Ratdog - made up of lead guitarist Mark Karan, keyboardist Jeff Chimenti, sax player Kenny Brooks and bassist Robin Sylvester - provides that unpredictable spark that keeps Weir happy to be on the road almost as much as his old band was at its peak.

"This band now is spitting fire," he says. "The more you play, the better you get."

If you Go! ...
What: Ratdog
Where: Mid-Hudson Civic Center, 14 Civic Center Plaza, Poughkeepsie
When: 6:30 p.m. March 28
Tickets: $29.50
Call: 454-5800

Here's what Weir has to say about new versions of old songs, releasing new tunes, embarking on new tours and collaborating with other musicians and taking new directions.

"There is a continuum that is carried on now that flies in the face of completely reinventing the tune," Weir says. "The tunes are made to be reinvented over time anyway, organically. So I don't see much point in summarily dismissing what the tune amounted to in the first place when we trotted it out with Jerry."

Concertgoers and fans can order discs of the show while at the venue or online at That cyberspace location will also be where the band's next set of releases will appear.
"I don't know if making a record is the way for us.

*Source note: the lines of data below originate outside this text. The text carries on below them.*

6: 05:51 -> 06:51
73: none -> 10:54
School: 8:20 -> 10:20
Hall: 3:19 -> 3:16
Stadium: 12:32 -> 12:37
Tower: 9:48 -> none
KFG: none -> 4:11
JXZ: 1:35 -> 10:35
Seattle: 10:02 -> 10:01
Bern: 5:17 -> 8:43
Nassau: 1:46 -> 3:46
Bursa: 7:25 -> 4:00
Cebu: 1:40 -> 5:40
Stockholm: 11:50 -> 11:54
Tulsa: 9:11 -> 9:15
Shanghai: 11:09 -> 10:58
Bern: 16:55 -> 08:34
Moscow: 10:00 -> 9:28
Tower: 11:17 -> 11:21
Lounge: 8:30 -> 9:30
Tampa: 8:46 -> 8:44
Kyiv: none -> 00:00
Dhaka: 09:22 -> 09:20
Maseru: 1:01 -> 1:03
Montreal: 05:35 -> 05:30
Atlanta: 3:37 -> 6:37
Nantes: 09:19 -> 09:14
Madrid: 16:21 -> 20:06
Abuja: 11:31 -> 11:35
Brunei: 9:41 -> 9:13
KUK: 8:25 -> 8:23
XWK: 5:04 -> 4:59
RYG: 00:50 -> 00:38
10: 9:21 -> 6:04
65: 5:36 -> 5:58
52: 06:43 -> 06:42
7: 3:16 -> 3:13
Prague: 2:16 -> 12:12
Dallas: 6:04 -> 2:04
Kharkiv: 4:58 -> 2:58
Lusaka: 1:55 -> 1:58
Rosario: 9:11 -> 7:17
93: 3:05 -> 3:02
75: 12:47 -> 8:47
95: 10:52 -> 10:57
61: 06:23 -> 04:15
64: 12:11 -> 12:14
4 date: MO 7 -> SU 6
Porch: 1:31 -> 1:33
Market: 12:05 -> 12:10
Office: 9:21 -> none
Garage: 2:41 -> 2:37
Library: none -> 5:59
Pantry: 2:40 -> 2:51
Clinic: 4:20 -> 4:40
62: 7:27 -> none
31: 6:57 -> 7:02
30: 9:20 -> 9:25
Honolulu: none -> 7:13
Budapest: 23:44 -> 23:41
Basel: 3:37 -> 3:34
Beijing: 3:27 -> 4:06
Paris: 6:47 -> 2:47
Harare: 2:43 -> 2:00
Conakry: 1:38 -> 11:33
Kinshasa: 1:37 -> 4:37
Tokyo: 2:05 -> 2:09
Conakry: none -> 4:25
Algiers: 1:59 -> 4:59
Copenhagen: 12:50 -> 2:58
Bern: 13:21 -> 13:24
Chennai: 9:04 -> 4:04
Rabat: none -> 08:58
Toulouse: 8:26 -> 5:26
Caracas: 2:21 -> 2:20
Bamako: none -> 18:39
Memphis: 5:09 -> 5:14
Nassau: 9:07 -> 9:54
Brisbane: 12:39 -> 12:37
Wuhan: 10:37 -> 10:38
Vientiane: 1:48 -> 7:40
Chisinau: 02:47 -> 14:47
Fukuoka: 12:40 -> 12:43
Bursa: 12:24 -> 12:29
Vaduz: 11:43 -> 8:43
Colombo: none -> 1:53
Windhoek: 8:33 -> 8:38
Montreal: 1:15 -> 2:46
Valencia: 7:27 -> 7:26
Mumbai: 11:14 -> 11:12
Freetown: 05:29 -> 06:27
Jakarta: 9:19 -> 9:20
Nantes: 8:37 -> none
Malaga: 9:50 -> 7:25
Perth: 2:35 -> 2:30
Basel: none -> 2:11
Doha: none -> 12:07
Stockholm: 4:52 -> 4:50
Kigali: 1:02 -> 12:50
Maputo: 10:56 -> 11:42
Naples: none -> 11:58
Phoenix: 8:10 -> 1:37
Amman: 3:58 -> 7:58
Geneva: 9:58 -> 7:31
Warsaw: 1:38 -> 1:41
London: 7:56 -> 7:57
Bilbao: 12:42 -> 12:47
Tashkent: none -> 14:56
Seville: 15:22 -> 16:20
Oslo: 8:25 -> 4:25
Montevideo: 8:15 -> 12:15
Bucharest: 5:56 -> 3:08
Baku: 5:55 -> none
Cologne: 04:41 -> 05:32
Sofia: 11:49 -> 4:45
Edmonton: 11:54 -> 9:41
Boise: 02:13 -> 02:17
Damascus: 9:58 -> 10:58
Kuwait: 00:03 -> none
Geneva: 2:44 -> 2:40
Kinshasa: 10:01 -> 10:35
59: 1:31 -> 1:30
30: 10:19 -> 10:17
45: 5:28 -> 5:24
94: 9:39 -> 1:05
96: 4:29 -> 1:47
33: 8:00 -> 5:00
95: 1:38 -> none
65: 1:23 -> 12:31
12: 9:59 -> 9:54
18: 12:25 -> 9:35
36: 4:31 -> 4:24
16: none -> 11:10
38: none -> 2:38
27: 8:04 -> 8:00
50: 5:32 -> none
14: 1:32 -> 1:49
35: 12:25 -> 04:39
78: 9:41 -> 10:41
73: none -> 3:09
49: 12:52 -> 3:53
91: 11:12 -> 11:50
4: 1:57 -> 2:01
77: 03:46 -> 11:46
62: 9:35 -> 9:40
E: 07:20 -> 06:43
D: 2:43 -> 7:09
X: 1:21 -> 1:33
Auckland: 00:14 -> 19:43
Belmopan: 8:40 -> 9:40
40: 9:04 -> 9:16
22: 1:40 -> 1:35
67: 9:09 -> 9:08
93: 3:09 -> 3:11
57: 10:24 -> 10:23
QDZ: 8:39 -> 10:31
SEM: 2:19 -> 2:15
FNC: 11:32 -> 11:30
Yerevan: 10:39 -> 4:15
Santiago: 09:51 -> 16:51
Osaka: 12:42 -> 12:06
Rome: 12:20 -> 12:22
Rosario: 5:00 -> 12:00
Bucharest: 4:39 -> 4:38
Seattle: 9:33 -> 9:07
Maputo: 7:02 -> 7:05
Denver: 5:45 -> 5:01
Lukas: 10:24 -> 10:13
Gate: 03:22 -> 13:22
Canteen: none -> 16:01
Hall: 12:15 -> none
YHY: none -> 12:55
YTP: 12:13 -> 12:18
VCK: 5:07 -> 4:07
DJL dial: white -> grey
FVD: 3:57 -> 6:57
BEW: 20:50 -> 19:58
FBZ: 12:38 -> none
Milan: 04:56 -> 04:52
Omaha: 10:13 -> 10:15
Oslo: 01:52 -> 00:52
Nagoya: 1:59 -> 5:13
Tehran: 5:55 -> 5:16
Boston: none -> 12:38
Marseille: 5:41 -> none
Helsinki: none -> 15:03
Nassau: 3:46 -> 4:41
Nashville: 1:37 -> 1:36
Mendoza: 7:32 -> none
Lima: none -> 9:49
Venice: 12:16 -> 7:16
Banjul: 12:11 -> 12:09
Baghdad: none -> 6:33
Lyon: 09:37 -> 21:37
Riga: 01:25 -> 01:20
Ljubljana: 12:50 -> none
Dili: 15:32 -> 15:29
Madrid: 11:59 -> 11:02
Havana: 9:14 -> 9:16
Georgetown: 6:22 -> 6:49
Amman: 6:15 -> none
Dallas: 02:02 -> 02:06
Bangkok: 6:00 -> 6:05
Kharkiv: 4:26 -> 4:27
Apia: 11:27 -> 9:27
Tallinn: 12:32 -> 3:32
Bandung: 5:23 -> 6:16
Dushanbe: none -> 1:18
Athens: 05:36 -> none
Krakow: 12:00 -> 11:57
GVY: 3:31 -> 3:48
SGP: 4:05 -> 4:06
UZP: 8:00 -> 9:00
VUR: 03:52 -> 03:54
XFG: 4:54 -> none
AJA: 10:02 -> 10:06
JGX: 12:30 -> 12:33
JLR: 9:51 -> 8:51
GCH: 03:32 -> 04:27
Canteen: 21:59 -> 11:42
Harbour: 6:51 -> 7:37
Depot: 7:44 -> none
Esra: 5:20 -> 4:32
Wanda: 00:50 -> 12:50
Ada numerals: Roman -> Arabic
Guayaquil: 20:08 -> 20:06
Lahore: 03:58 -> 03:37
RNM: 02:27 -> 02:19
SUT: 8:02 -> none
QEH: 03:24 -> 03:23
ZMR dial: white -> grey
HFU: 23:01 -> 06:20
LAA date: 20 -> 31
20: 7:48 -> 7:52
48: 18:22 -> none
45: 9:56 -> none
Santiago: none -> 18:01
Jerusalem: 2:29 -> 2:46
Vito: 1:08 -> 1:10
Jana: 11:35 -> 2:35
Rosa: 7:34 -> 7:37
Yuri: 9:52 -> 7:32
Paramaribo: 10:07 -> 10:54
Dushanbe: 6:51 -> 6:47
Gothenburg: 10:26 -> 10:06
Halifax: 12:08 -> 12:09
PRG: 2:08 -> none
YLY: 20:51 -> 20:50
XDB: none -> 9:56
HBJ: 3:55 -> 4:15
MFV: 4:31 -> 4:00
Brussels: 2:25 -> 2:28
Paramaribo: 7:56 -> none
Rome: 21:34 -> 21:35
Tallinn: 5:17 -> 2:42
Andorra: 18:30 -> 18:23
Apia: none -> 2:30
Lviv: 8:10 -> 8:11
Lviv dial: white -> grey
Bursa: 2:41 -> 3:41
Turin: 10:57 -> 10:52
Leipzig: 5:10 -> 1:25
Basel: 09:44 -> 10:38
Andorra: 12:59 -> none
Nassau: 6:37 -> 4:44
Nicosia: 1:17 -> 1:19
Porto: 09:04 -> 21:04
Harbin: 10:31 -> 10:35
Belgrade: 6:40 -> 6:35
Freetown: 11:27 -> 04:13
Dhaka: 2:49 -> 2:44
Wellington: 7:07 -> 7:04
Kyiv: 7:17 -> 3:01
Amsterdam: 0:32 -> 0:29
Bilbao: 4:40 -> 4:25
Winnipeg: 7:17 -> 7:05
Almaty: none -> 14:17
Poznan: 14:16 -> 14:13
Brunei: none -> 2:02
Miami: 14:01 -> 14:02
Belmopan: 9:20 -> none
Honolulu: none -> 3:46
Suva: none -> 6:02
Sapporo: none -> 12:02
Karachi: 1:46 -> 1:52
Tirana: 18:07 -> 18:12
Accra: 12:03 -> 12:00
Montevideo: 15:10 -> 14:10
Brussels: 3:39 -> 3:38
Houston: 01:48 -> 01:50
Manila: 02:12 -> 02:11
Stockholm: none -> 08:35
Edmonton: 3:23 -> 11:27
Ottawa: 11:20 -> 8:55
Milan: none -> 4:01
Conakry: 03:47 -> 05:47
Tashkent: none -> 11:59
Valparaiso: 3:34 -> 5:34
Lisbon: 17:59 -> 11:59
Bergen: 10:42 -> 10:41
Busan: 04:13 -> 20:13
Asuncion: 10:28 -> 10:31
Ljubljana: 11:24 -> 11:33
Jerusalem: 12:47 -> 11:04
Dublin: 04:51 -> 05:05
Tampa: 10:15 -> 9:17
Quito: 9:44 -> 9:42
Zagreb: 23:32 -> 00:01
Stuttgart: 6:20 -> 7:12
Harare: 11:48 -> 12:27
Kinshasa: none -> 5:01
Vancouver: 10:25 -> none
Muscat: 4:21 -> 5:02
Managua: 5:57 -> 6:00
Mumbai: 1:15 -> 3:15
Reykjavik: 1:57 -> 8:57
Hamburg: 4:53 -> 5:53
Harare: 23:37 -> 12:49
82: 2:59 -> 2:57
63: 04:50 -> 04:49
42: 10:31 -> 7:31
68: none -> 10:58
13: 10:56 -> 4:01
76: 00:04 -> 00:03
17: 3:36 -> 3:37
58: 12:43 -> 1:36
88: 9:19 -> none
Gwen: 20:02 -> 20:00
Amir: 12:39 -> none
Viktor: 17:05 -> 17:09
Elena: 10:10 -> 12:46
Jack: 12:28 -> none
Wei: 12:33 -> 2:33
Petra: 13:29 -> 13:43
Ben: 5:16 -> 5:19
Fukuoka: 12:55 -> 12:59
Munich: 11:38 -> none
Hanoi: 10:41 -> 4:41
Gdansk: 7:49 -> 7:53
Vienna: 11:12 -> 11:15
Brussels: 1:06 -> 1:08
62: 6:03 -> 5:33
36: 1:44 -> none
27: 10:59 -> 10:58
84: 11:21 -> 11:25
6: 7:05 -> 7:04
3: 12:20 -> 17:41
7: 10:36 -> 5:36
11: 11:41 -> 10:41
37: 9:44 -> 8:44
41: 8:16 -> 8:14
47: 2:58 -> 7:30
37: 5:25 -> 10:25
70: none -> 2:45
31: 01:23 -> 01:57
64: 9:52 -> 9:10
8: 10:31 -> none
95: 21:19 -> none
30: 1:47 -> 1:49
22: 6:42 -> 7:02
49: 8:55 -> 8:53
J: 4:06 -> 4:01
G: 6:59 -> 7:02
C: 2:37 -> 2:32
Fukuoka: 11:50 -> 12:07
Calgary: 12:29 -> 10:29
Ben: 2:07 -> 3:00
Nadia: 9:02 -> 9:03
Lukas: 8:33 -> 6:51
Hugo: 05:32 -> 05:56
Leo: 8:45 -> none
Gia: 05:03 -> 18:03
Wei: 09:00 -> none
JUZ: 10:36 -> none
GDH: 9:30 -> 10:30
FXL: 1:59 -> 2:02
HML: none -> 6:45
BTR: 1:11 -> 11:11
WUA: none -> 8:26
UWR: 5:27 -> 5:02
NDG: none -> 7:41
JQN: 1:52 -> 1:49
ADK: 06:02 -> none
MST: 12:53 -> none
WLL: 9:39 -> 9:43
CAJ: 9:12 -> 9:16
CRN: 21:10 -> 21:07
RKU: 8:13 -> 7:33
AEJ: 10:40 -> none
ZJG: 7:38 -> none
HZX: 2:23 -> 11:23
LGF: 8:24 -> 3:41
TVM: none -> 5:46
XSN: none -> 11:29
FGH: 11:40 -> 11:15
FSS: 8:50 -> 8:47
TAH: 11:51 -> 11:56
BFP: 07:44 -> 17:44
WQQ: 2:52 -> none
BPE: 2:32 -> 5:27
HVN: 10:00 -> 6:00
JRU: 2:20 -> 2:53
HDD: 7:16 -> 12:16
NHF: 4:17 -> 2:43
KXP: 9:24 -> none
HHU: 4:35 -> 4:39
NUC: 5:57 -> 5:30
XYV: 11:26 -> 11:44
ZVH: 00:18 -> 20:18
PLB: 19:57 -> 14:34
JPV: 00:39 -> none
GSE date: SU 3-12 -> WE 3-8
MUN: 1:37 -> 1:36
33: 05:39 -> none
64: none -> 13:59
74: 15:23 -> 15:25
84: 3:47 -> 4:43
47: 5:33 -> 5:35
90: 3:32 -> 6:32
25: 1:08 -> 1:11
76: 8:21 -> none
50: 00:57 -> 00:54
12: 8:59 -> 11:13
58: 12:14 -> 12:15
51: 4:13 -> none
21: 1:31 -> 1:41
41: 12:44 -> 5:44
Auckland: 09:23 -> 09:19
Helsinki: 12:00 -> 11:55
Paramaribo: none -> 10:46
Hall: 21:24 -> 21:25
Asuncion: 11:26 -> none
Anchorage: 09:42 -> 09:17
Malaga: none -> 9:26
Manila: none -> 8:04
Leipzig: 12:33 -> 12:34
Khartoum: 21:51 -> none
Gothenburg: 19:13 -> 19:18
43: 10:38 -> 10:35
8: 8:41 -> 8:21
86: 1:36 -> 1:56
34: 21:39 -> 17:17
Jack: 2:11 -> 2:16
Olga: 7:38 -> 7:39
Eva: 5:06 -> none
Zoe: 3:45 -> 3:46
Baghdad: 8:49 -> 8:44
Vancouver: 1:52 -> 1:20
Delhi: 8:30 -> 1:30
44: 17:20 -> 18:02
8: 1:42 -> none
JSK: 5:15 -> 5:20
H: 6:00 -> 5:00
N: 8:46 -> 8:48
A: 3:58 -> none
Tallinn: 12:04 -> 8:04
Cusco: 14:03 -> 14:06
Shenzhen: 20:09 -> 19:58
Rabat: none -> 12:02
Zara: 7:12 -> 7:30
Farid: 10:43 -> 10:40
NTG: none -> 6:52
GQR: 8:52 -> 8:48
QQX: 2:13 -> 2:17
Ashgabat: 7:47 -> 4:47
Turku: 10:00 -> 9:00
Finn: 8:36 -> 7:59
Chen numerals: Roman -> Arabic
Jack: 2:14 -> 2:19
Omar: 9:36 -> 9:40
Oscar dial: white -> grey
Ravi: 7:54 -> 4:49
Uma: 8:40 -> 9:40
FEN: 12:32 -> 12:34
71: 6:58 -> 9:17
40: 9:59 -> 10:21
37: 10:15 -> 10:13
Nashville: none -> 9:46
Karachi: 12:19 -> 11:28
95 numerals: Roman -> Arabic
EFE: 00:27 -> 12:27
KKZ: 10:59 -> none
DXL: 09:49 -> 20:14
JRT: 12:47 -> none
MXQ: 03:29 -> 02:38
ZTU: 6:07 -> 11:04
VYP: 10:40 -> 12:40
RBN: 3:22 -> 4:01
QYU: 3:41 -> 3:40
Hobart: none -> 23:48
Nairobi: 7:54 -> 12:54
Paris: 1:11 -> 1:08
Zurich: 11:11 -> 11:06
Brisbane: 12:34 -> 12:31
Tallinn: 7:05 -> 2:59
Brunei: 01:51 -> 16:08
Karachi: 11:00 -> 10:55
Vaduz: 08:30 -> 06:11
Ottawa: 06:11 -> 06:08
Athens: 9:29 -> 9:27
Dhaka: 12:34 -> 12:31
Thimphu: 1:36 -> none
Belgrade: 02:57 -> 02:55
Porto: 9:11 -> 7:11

To me, a CD is an arbitrary constraint to put on a bunch of tunes that may or may not be related in any way, except being written around the same time. Since we have Pro Tools and such, why not put them out as they get done? Most people in our demographic get their music from downloading anyway. This way, there is no buying tunes people are not interested in ... so if they pop up one at a time, people will be more into 'em!"

In addition to a new set of tunes that will pop into the rotation this tour, look for a possible reincarnation of "The Dead," the entity that has toured off and on over the past three years. But more interestingly, Weir has found himself fronting trios and thinking about one day hitting the road in a quartet setting with some familiar colleagues.

"Phil and I each have our own hot hands these days, but I really think the most interesting idea is to forget other members and just go out as the four core members. I have recently played in a couple trios and just had a ball - the first was with my drummer Jay Lane and (bassist) Rob Wassermann. Over time we have developed a vocabulary. The other was with Jay and Les Claypool. I was down at NAMM show in Los Angeles and ran into Bootsy Collins. He and a good drummer would be fun."

For Weir, the notion of leading a trio without a "lead" voice is not foreign to him.

"I can take what I do and consider that soloing - I'm blowin' when I'm playing. There is nothing staid about what I do. Maybe I'm not playing a lot of melodic stuff, but there's a lot of development happening." As with so many aspects of his career, he says, "I never go back to the same place."